Exposure to Nanoplastics Disrupts Neurotransmitter Release in Rat Hippocampal Neurons
Researchers exposed rat hippocampal neurons to polystyrene nanoplastics and measured neurotransmitter release using electrophysiology. Nanoplastic exposure disrupted synaptic transmission by impairing calcium-dependent neurotransmitter release at hippocampal synapses, providing direct evidence of nanoplastic interference with the neural signaling machinery involved in memory and cognition.
The Effects of Nanoplastics on the Dopamine System of Cerebrocortical Neurons
Researchers studied how nanoplastics affect the dopamine system in brain neurons grown in the lab. They found that nanoplastics accumulated inside neurons in a dose-dependent manner and altered the levels of proteins involved in dopamine signaling.

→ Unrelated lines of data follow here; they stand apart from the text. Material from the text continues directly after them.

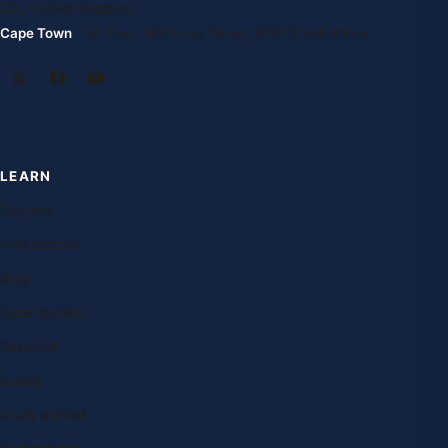
2DL United Kingdom
Cape Town
· 1st Floor, 105 Long Street, 8001 South Africa
LEARN
Courses
Free lessons
Blog
Case studies
Research
Exams
Study abroad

These results suggest that nanoplastic exposure could potentially interfere with brain chemistry, though more research is needed to understand what this means for human health.
Impacts of Environmental Concentrations of Nanoplastics on Zebrafish Neurobehavior and Reproductive Toxicity
Researchers exposed zebrafish to environmentally realistic levels of polystyrene nanoplastics and found they caused both brain and reproductive damage. The nanoplastics disrupted neurotransmitter signaling and impaired the hormonal pathway connecting the brain to reproductive organs, with different effects in males and females. These findings suggest that even low-level nanoplastic exposure could affect both brain function and fertility in aquatic life that humans may consume.
Neuronal damage induced by nanopolystyrene particles in nematodeCaenorhabditis elegans
C. elegans nematodes were chronically exposed to nanopolystyrene particles and found to develop neuronal damage affecting both development and function of the nervous system after long-term exposure at environmentally relevant concentrations. The study provides early evidence that nanoplastics can cause neurological harm in an animal model, raising questions about potential neurotoxicity in other species.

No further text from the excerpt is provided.